Indian democracy faces capital’s inherent contradictions, which won’t be overcome by a turn to the Right, while at the same time being beset with other problems rooted in the pre-capitalist past. Modi’s use of Hindu religious bigotry is an example of the deadly interplay between all these. The thought of a religious bigot controlling the nuclear arsenal aimed at neighboring Muslim Pakistan is ominous.
Issues of caste prejudice, and the brutal exploitation of tribal peoples, remain. The areas inhabited by Indigenous peoples are among the poorest in India. They have been repeatedly subject to violence and the theft of their ancestral lands. The introduction of an even more authoritarian form of capitalism only promises them more conflict.
WOMEN’S RIGHTS
Women are another group threatened by a Modi-led government. The ratio of girls to boys in Gujarat (918 girls to every 1,000 boys) is among the lowest of any Indian state. Child marriage, teen pregnancy, maternal mortality, domestic violence, and sexual assault remain at high levels. The campaign that followed the brutal gang-rape and murder in New Delhi two years ago generated a new consciousness of the problem, but as yet little change in the culture or human relations that lead to such crimes.
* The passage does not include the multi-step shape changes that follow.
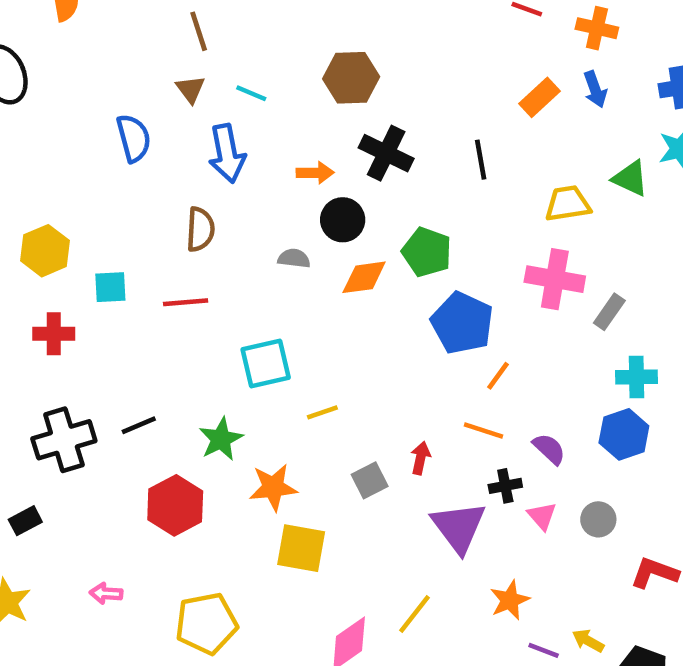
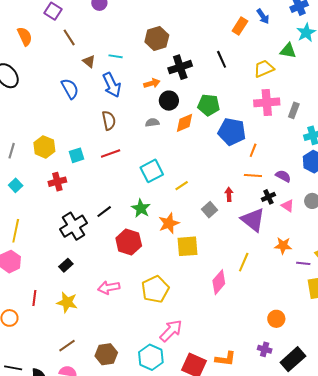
brown line: (199, 31) -> (69, 37), moved
black cross: (386, 153) -> (180, 67), turned -30
pink arrow: (106, 593) -> (109, 288), size x1.5
orange star: (510, 600) -> (283, 246), turned -30

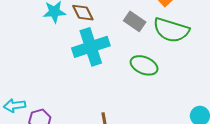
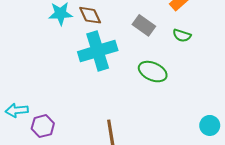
green semicircle: (171, 30) -> (182, 35), size x0.5

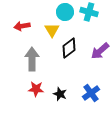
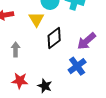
gray arrow: (32, 59) -> (16, 49), size x0.6
blue cross: (91, 93) -> (77, 66), moved

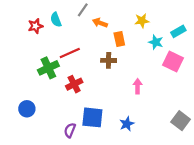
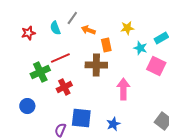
cyan semicircle: (56, 20) -> (55, 28), moved
brown cross: (109, 60) -> (96, 65), size x1.5
pink arrow: (138, 86) -> (123, 89), size x1.5
blue circle: (27, 109) -> (27, 106), moved

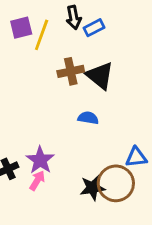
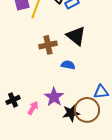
brown cross: (71, 71) -> (48, 45), moved
purple star: (40, 160) -> (54, 97), moved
The rate of conviction for crimes against women is very low in Modi’s Gujarat. What is worse, as pointed out by Amrit Wilson, “…it is the fascistic violence of the Sangh Parivar [Hindu Right] that, more than anything, indelibly marks women’s lives in Gujarat. During the 2002 pogrom against Muslims, women and children were specifically targeted” (The Guardian, April 4, 2014). This has been repeated by fundamentalist Hindu groups in other states as well.
Modi’s proposed “free market” reforms remain vaguer than the authoritarianism of his actual record. What can be said with confidence is that he won’t scruple to use the kind of force against workers that he has shown himself willing to use against Muslims. This has included even the frame-up extrajudicial killing of “terrorists.” The extension of that label to struggling workers is utterly predictable.
BAD NEWS FOR THE WORKING CLASS
Labor struggles have grown along with the development of Indian capitalism. Over 4,000 Toyota assembly workers are currently locked out in Bidadi, near Bangalore; 26,000 public transport workers are on strike in Maharashtra; and nearly 4,000 Nokia assembly workers, mainly women, went on hunger strike over the threat of job losses in Tamil Nadu—exactly the kind of job losses free market ideologues see as necessary to rationalize the labor market.
A Modi victory bodes ill for all India’s poor and oppressed. Yet it may happen. Modi has used the very unsustainable rate of economic growth seen in recent decades as a mirage to court voters, a trick Reagan mastered decades ago. It may gain his Right-wing coalition enough parliamentary seats to place him in office.
Promise and delivery are two different things, however. What Modi would deliver would be another variant of the authoritarian capitalism seen in various forms in Reaganite America, Putin’s Russia, and China.